R for Sport Scientists – Fundamentals Course
Learning the R language might be the best career and a professional development-wise thing for a sports scientist. If you’re wondering why – it will provide the best environment and also a tool for further exploration and development. It makes creating graphs, charts, tables, and dashboards much, much easier! If you need to write a report, paper, article, or book, it enables it to be more transparent and reproducible. Also, it allows you to understand and simulate almost anything with as little effort as possible.
Learning R sure isn’t easy or short (I’m still learning it). It can get tricky, but it’s also fun, and overall – it is a tremendous investment in yourself, and your career! However, new, good things and personal development rarely come without leaving your comfort zone, and that’s something you probably know.
So, get ready to embrace this journey. Maybe you haven’t coded in your life, and dipping into the R universe sounds scary… But don’t be afraid young Grasshopper/Padawan, as the old Chinese proverb goes: “A journey of a thousand miles begins with a single step”. Thus, we are here to help you with it.
The R for the Sports Scientists: Fundamentals course is here to help you make that first step on this journey, and it will definitely pay you dividends down the road. We will take you down the “harder” but more rewarding road of learning R – NOT as a graphing/statistical script, but as a programming language. This approach will give you much more clarity and power later on when we’ll tackle graphics, data wrangling, and statistical analysis in the upcoming R courses.

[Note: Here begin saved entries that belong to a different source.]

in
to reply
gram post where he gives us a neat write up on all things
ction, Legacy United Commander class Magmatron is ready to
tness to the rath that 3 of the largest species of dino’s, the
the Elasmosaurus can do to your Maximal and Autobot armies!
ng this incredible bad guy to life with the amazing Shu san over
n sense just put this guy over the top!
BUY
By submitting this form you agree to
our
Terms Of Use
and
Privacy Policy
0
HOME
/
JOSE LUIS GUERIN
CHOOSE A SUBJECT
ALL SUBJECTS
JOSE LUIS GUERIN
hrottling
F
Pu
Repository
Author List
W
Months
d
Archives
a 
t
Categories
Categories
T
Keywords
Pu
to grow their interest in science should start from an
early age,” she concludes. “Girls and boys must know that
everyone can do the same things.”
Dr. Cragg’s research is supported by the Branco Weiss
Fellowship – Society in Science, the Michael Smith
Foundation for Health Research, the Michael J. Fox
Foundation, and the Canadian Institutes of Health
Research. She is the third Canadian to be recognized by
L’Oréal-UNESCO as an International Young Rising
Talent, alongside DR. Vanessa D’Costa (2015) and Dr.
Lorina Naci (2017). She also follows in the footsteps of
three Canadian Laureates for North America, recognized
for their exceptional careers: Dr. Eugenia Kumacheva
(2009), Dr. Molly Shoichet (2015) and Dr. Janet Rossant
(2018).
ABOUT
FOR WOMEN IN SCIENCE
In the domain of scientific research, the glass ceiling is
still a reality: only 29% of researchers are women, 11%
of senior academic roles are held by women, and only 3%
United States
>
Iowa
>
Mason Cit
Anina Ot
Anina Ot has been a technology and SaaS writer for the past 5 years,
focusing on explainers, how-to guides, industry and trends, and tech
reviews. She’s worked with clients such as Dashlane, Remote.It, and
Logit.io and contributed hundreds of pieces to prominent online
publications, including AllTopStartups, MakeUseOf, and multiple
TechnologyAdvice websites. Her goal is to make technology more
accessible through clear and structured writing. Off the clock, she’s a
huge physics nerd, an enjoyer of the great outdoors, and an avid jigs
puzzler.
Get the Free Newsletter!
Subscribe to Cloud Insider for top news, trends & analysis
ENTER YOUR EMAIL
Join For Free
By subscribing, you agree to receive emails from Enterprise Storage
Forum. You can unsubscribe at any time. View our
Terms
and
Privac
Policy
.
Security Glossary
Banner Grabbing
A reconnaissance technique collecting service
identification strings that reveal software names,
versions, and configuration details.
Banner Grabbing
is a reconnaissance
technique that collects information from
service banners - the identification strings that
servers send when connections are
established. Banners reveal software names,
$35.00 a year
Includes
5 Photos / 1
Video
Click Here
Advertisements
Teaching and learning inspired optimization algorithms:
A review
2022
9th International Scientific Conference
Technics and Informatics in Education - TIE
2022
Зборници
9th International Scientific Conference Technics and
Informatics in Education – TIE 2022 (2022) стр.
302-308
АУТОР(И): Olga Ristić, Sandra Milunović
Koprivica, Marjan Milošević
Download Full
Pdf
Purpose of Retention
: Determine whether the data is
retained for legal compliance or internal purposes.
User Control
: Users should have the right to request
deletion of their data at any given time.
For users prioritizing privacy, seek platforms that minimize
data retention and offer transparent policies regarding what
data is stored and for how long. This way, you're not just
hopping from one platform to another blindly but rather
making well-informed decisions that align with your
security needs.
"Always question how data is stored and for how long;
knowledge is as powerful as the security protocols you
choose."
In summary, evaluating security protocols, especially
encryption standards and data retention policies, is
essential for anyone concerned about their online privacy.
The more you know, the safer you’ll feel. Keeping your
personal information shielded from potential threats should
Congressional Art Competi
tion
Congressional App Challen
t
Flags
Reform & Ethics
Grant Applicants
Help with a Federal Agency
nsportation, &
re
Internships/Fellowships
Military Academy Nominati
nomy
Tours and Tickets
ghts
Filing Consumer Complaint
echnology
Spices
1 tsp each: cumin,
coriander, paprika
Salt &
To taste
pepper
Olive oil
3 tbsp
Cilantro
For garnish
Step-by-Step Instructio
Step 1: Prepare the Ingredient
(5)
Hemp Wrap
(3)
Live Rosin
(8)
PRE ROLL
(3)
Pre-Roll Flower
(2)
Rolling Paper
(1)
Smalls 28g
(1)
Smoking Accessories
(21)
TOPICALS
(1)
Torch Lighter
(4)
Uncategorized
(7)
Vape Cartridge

This way, even though it can be harder in the beginning, it will make it way more beneficial in the long run.
The course starts with an installation lecture, where you will learn how to install R and R studio, followed by the lecture on R objects (particularly the vectors), subsetting the objects (i.e., adding, addressing, and modifying elements, etc), controlling the flow of the program, and finally writing your own functions.